(STORED DATA begins)
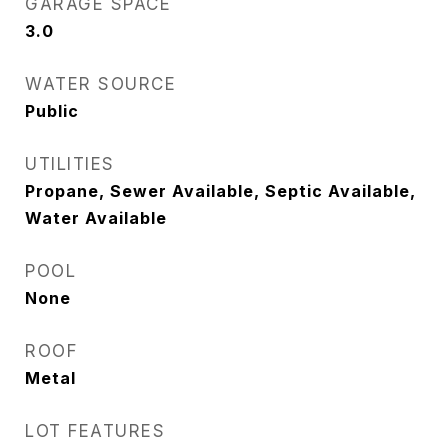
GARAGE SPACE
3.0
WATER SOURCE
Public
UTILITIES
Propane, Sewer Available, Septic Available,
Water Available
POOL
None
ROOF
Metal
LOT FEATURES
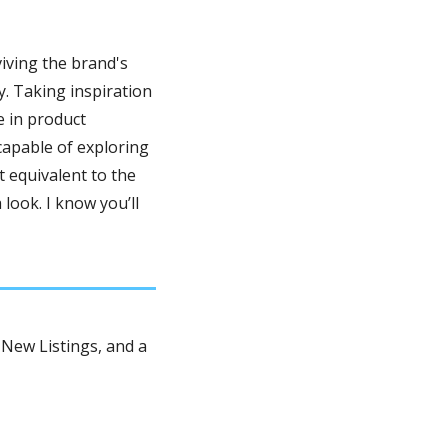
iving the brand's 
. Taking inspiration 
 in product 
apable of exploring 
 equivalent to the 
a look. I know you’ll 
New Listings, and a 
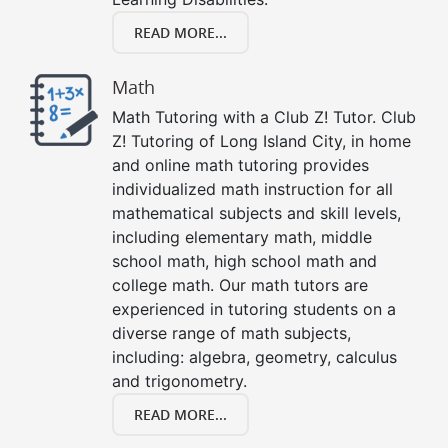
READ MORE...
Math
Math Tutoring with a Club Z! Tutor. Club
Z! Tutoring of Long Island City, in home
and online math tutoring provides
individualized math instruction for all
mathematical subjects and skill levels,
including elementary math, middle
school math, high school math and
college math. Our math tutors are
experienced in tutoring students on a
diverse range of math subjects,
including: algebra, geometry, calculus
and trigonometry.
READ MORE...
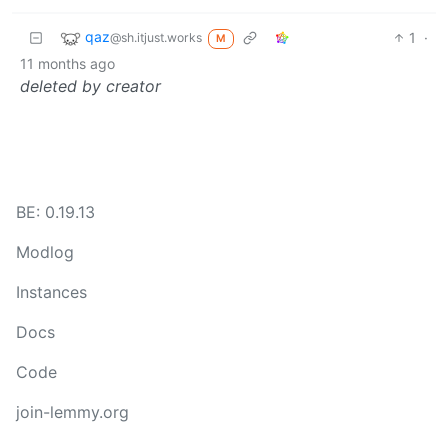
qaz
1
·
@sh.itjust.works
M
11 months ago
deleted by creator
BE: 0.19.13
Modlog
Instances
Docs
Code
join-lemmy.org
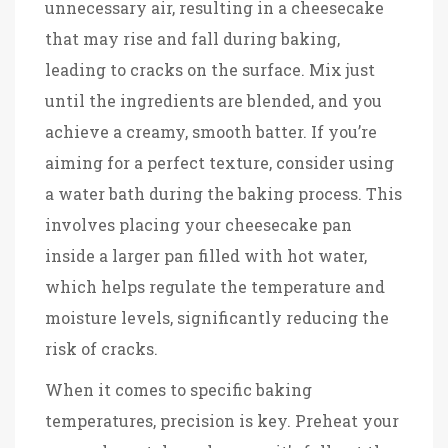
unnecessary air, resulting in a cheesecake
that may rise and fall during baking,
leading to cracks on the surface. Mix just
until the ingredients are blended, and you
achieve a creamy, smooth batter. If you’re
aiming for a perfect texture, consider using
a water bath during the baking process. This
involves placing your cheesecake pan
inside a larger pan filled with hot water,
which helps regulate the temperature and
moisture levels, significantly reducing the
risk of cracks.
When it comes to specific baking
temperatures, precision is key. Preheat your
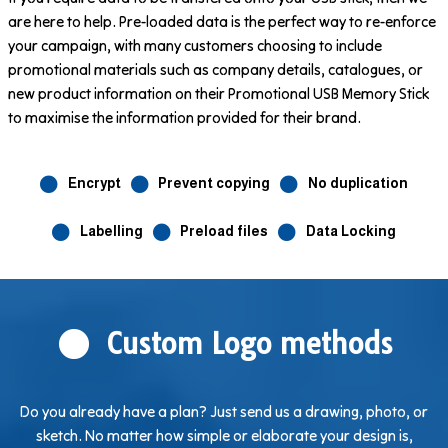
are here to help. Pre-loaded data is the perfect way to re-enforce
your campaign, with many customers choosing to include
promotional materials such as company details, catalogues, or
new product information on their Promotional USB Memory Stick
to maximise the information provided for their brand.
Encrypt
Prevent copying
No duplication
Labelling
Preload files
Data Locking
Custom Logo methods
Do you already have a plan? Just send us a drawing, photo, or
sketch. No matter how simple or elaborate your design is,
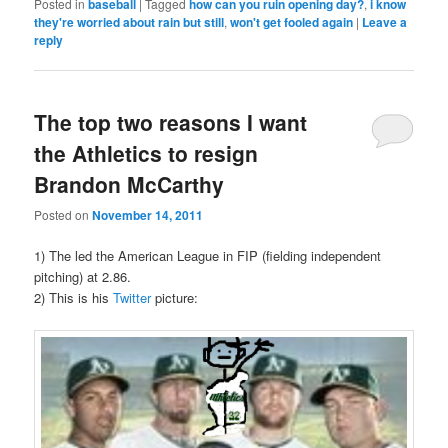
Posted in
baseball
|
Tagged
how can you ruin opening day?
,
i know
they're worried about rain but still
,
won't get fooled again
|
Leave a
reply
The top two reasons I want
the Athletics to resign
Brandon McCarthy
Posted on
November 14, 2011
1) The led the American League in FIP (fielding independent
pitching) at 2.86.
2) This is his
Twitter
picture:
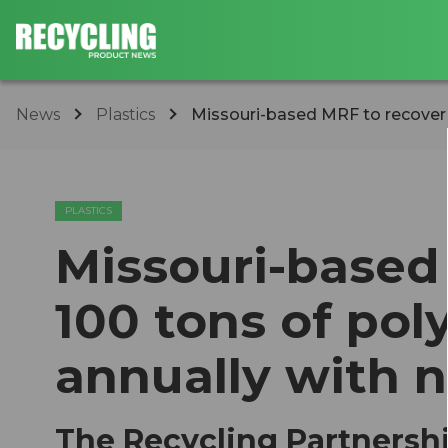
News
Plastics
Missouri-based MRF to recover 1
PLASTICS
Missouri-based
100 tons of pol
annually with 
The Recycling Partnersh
(STORED DATA ends)
YOUR GOAL
Would it be possible to print the records above verbatim, pictures omitted?

RESULT
GARAGE SPACE
3.0
WATER SOURCE
Public
UTILITIES
Propane, Sewer Available, Septic Available,
Water Available
POOL
None
ROOF
Metal
LOT FEATURES
iving the brand's 
. Taking inspiration 
 in product 
apable of exploring 
 equivalent to the 
a look. I know you’ll 
New Listings, and a 
READ MORE...
Math
Math Tutoring with a Club Z! Tutor. Club
Z! Tutoring of Long Island City, in home
and online math tutoring provides
individualized math instruction for all
mathematical subjects and skill levels,
including elementary math, middle
school math, high school math and
college math. Our math tutors are
experienced in tutoring students on a
diverse range of math subjects,
including: algebra, geometry, calculus
and trigonometry.
READ MORE...
qaz
1
·
@sh.itjust.works
M
11 months ago
deleted by creator
BE: 0.19.13
Modlog
Instances
Docs
Code
join-lemmy.org
unnecessary air, resulting in a cheesecake
that may rise and fall during baking,
leading to cracks on the surface. Mix just
until the ingredients are blended, and you
achieve a creamy, smooth batter. If you’re
aiming for a perfect texture, consider using
a water bath during the baking process. This
involves placing your cheesecake pan
inside a larger pan filled with hot water,
which helps regulate the temperature and
moisture levels, significantly reducing the
risk of cracks.
When it comes to specific baking
temperatures, precision is key. Preheat your
are here to help. Pre-loaded data is the perfect way to re-enforce
your campaign, with many customers choosing to include
promotional materials such as company details, catalogues, or
new product information on their Promotional USB Memory Stick
to maximise the information provided for their brand.
Encrypt
Prevent copying
No duplication
Labelling
Preload files
Data Locking
Custom Logo methods
Do you already have a plan? Just send us a drawing, photo, or
sketch. No matter how simple or elaborate your design is,
Posted in
baseball
|
Tagged
how can you ruin opening day?
,
i know
they're worried about rain but still
,
won't get fooled again
|
Leave a
reply
The top two reasons I want
the Athletics to resign
Brandon McCarthy
Posted on
November 14, 2011
1) The led the American League in FIP (fielding independent
pitching) at 2.86.
2) This is his
Twitter
picture:
News
Plastics
Missouri-based MRF to recover 1
PLASTICS
Missouri-based
100 tons of pol
annually with 
The Recycling Partnersh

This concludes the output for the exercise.